[Extracted records]
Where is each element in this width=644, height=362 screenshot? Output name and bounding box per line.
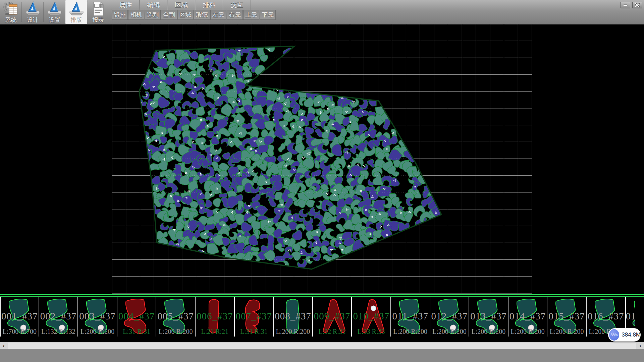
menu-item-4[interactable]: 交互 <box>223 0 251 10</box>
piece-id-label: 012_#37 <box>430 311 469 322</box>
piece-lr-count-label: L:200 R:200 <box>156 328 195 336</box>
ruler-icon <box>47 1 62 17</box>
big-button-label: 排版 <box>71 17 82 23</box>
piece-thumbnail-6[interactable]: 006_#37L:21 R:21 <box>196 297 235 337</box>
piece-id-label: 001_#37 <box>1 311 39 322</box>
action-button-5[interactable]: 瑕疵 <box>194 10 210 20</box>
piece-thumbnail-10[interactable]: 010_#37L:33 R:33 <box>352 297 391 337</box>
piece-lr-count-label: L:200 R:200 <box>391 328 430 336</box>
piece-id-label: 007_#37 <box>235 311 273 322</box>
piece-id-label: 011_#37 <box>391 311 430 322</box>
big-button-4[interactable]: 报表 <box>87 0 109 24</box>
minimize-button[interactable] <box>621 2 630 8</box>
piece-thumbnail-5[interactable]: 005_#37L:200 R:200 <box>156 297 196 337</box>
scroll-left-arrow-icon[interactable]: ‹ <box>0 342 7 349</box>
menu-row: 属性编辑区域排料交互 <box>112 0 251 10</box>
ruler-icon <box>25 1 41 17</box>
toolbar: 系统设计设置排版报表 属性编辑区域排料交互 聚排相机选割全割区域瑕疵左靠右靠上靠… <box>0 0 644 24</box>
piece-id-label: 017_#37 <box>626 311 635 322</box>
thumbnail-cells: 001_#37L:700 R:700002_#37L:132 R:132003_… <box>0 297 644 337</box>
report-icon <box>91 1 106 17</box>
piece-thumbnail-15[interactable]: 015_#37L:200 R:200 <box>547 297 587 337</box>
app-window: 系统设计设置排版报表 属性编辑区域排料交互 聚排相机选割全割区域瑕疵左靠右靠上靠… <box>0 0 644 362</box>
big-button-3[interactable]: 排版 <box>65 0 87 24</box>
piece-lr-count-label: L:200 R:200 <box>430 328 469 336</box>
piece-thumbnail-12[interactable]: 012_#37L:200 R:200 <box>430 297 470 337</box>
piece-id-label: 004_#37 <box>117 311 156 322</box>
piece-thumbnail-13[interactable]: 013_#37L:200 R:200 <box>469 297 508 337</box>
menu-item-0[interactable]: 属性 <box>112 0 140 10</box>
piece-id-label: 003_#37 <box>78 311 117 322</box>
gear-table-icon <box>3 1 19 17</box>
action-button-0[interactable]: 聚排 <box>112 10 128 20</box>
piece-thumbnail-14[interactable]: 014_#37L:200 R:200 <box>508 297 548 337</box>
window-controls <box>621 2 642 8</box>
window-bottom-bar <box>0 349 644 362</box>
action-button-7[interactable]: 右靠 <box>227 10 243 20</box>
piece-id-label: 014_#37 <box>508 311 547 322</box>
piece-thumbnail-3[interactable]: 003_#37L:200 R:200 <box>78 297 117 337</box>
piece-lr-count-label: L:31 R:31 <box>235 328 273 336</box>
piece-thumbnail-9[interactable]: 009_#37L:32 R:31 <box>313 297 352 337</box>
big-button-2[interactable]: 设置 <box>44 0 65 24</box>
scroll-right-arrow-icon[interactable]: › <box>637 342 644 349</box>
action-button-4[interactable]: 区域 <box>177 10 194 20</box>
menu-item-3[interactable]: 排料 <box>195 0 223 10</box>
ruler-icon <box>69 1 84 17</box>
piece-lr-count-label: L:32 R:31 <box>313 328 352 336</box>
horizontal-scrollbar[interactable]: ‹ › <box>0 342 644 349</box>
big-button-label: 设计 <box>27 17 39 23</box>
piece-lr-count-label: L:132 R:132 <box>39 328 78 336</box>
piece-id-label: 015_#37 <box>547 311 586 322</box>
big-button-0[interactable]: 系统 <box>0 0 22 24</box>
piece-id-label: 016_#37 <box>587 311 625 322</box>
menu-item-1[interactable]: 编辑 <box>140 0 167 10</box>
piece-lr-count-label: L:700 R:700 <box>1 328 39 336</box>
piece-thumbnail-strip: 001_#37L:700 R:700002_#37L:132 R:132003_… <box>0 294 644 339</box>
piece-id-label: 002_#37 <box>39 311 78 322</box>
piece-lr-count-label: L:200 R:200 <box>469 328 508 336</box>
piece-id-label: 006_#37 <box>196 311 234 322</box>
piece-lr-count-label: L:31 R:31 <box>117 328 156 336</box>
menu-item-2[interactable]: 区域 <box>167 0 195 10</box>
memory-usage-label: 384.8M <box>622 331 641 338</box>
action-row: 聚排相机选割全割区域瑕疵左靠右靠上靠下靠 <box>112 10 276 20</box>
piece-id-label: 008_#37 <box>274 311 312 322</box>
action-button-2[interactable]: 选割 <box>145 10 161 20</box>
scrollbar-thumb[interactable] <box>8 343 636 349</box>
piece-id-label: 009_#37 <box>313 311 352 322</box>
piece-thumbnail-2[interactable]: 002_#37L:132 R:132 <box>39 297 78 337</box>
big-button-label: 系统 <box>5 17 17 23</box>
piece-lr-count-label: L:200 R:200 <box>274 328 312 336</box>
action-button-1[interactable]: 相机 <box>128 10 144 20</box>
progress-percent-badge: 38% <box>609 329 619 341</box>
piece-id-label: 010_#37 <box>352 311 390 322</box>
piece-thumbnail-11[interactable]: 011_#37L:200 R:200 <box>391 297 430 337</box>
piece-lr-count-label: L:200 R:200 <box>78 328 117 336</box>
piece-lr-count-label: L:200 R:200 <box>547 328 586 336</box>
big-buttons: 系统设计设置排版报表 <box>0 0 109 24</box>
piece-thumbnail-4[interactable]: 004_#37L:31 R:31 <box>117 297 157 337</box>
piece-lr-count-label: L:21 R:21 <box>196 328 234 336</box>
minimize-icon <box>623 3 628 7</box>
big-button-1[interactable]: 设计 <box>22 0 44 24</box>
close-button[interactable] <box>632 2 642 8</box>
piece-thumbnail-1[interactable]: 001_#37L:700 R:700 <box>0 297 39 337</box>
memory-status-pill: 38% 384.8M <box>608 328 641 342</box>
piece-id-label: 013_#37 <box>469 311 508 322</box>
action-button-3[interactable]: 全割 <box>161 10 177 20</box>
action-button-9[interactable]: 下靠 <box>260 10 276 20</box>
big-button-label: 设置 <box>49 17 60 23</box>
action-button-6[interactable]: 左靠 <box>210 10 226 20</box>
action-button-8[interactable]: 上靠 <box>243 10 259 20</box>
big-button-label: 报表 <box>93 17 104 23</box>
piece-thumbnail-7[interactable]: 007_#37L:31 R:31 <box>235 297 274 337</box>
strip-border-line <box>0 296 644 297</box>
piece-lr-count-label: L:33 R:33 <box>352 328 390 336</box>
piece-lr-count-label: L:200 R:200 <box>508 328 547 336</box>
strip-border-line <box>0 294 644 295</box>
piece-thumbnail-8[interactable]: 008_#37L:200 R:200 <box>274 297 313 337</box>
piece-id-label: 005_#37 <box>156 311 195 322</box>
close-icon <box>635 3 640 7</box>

▶ Problem statement:
Please repeat all of the data exactly, excluding images.

▶ Written reply:
Where is each element in this width=644, height=362 screenshot? Output name and bounding box per line.
menu-item-4[interactable]: 交互 <box>223 0 251 10</box>
piece-id-label: 012_#37 <box>430 311 469 322</box>
piece-lr-count-label: L:200 R:200 <box>156 328 195 336</box>
ruler-icon <box>47 1 62 17</box>
big-button-label: 排版 <box>71 17 82 23</box>
piece-thumbnail-6[interactable]: 006_#37L:21 R:21 <box>196 297 235 337</box>
piece-id-label: 001_#37 <box>1 311 39 322</box>
action-button-5[interactable]: 瑕疵 <box>194 10 210 20</box>
piece-thumbnail-10[interactable]: 010_#37L:33 R:33 <box>352 297 391 337</box>
piece-lr-count-label: L:200 R:200 <box>391 328 430 336</box>
piece-id-label: 007_#37 <box>235 311 273 322</box>
piece-id-label: 011_#37 <box>391 311 430 322</box>
big-button-4[interactable]: 报表 <box>87 0 109 24</box>
minimize-button[interactable] <box>621 2 630 8</box>
piece-thumbnail-5[interactable]: 005_#37L:200 R:200 <box>156 297 196 337</box>
scroll-left-arrow-icon[interactable]: ‹ <box>0 342 7 349</box>
menu-row: 属性编辑区域排料交互 <box>112 0 251 10</box>
ruler-icon <box>25 1 41 17</box>
toolbar: 系统设计设置排版报表 属性编辑区域排料交互 聚排相机选割全割区域瑕疵左靠右靠上靠… <box>0 0 644 24</box>
piece-id-label: 017_#37 <box>626 311 635 322</box>
thumbnail-cells: 001_#37L:700 R:700002_#37L:132 R:132003_… <box>0 297 644 337</box>
report-icon <box>91 1 106 17</box>
piece-thumbnail-15[interactable]: 015_#37L:200 R:200 <box>547 297 587 337</box>
app-window: 系统设计设置排版报表 属性编辑区域排料交互 聚排相机选割全割区域瑕疵左靠右靠上靠… <box>0 0 644 362</box>
big-button-3[interactable]: 排版 <box>65 0 87 24</box>
piece-lr-count-label: L:200 R:200 <box>430 328 469 336</box>
piece-thumbnail-12[interactable]: 012_#37L:200 R:200 <box>430 297 470 337</box>
piece-id-label: 004_#37 <box>117 311 156 322</box>
piece-thumbnail-13[interactable]: 013_#37L:200 R:200 <box>469 297 508 337</box>
menu-item-0[interactable]: 属性 <box>112 0 140 10</box>
piece-id-label: 003_#37 <box>78 311 117 322</box>
gear-table-icon <box>3 1 19 17</box>
action-button-0[interactable]: 聚排 <box>112 10 128 20</box>
piece-thumbnail-14[interactable]: 014_#37L:200 R:200 <box>508 297 548 337</box>
window-controls <box>621 2 642 8</box>
window-bottom-bar <box>0 349 644 362</box>
action-button-7[interactable]: 右靠 <box>227 10 243 20</box>
piece-id-label: 014_#37 <box>508 311 547 322</box>
piece-thumbnail-3[interactable]: 003_#37L:200 R:200 <box>78 297 117 337</box>
piece-lr-count-label: L:31 R:31 <box>235 328 273 336</box>
piece-thumbnail-9[interactable]: 009_#37L:32 R:31 <box>313 297 352 337</box>
big-button-2[interactable]: 设置 <box>44 0 65 24</box>
scroll-right-arrow-icon[interactable]: › <box>637 342 644 349</box>
action-button-4[interactable]: 区域 <box>177 10 194 20</box>
menu-item-3[interactable]: 排料 <box>195 0 223 10</box>
ruler-icon <box>69 1 84 17</box>
piece-lr-count-label: L:32 R:31 <box>313 328 352 336</box>
horizontal-scrollbar[interactable]: ‹ › <box>0 342 644 349</box>
big-button-label: 设计 <box>27 17 39 23</box>
piece-lr-count-label: L:132 R:132 <box>39 328 78 336</box>
piece-id-label: 015_#37 <box>547 311 586 322</box>
big-button-0[interactable]: 系统 <box>0 0 22 24</box>
piece-id-label: 016_#37 <box>587 311 625 322</box>
menu-item-1[interactable]: 编辑 <box>140 0 167 10</box>
piece-lr-count-label: L:700 R:700 <box>1 328 39 336</box>
piece-thumbnail-strip: 001_#37L:700 R:700002_#37L:132 R:132003_… <box>0 294 644 339</box>
piece-id-label: 002_#37 <box>39 311 78 322</box>
piece-lr-count-label: L:200 R:200 <box>469 328 508 336</box>
piece-id-label: 006_#37 <box>196 311 234 322</box>
piece-lr-count-label: L:31 R:31 <box>117 328 156 336</box>
menu-item-2[interactable]: 区域 <box>167 0 195 10</box>
memory-usage-label: 384.8M <box>622 331 641 338</box>
action-row: 聚排相机选割全割区域瑕疵左靠右靠上靠下靠 <box>112 10 276 20</box>
piece-id-label: 008_#37 <box>274 311 312 322</box>
action-button-2[interactable]: 选割 <box>145 10 161 20</box>
scrollbar-thumb[interactable] <box>8 343 636 349</box>
piece-id-label: 009_#37 <box>313 311 352 322</box>
piece-thumbnail-2[interactable]: 002_#37L:132 R:132 <box>39 297 78 337</box>
big-button-label: 系统 <box>5 17 17 23</box>
piece-lr-count-label: L:200 R:200 <box>274 328 312 336</box>
action-button-1[interactable]: 相机 <box>128 10 144 20</box>
progress-percent-badge: 38% <box>609 329 619 341</box>
piece-id-label: 010_#37 <box>352 311 390 322</box>
piece-thumbnail-11[interactable]: 011_#37L:200 R:200 <box>391 297 430 337</box>
piece-lr-count-label: L:200 R:200 <box>78 328 117 336</box>
piece-lr-count-label: L:200 R:200 <box>547 328 586 336</box>
big-buttons: 系统设计设置排版报表 <box>0 0 109 24</box>
piece-thumbnail-4[interactable]: 004_#37L:31 R:31 <box>117 297 157 337</box>
piece-lr-count-label: L:21 R:21 <box>196 328 234 336</box>
minimize-icon <box>623 3 628 7</box>
big-button-1[interactable]: 设计 <box>22 0 44 24</box>
close-button[interactable] <box>632 2 642 8</box>
piece-thumbnail-1[interactable]: 001_#37L:700 R:700 <box>0 297 39 337</box>
memory-status-pill: 38% 384.8M <box>608 328 641 342</box>
piece-id-label: 013_#37 <box>469 311 508 322</box>
action-button-3[interactable]: 全割 <box>161 10 177 20</box>
action-button-9[interactable]: 下靠 <box>260 10 276 20</box>
big-button-label: 设置 <box>49 17 60 23</box>
action-button-6[interactable]: 左靠 <box>210 10 226 20</box>
action-button-8[interactable]: 上靠 <box>243 10 259 20</box>
big-button-label: 报表 <box>93 17 104 23</box>
piece-thumbnail-7[interactable]: 007_#37L:31 R:31 <box>235 297 274 337</box>
strip-border-line <box>0 296 644 297</box>
piece-lr-count-label: L:33 R:33 <box>352 328 390 336</box>
piece-lr-count-label: L:200 R:200 <box>508 328 547 336</box>
strip-border-line <box>0 294 644 295</box>
piece-thumbnail-8[interactable]: 008_#37L:200 R:200 <box>274 297 313 337</box>
piece-id-label: 005_#37 <box>156 311 195 322</box>
close-icon <box>635 3 640 7</box>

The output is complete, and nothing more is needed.